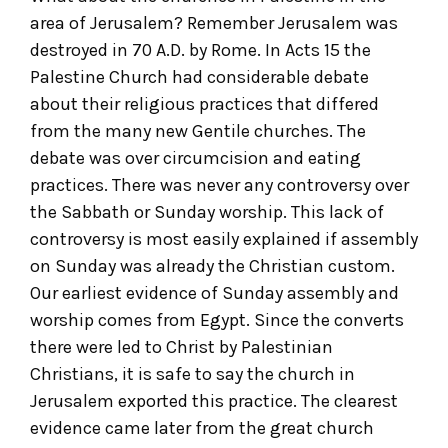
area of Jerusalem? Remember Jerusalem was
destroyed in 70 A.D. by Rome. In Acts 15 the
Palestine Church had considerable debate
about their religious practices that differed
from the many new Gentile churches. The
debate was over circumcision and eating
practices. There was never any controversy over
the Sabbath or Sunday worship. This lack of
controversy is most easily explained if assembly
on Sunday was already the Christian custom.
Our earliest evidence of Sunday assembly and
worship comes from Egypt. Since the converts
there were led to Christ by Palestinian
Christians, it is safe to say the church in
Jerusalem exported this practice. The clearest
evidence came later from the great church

---

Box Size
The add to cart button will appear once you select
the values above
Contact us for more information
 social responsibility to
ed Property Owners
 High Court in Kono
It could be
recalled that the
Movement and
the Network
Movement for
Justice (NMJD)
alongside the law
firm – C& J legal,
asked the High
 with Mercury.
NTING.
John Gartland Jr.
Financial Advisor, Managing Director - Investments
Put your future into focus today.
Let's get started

...

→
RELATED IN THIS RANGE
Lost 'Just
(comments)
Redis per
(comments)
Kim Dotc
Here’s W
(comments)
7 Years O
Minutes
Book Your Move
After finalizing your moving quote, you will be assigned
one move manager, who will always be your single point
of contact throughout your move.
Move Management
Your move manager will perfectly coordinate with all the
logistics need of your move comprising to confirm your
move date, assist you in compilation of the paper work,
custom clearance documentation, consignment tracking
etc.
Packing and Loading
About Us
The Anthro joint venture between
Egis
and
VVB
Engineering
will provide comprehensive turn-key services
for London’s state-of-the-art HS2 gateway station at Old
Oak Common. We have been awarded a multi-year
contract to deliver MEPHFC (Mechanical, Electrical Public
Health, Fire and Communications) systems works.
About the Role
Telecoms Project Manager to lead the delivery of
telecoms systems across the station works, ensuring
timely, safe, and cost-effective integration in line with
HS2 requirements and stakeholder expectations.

■ Try it
Copy each line of the data that contains the word "worship".

■ Exercise output
the Sabbath or Sunday worship. This lack of
worship comes from Egypt. Since the converts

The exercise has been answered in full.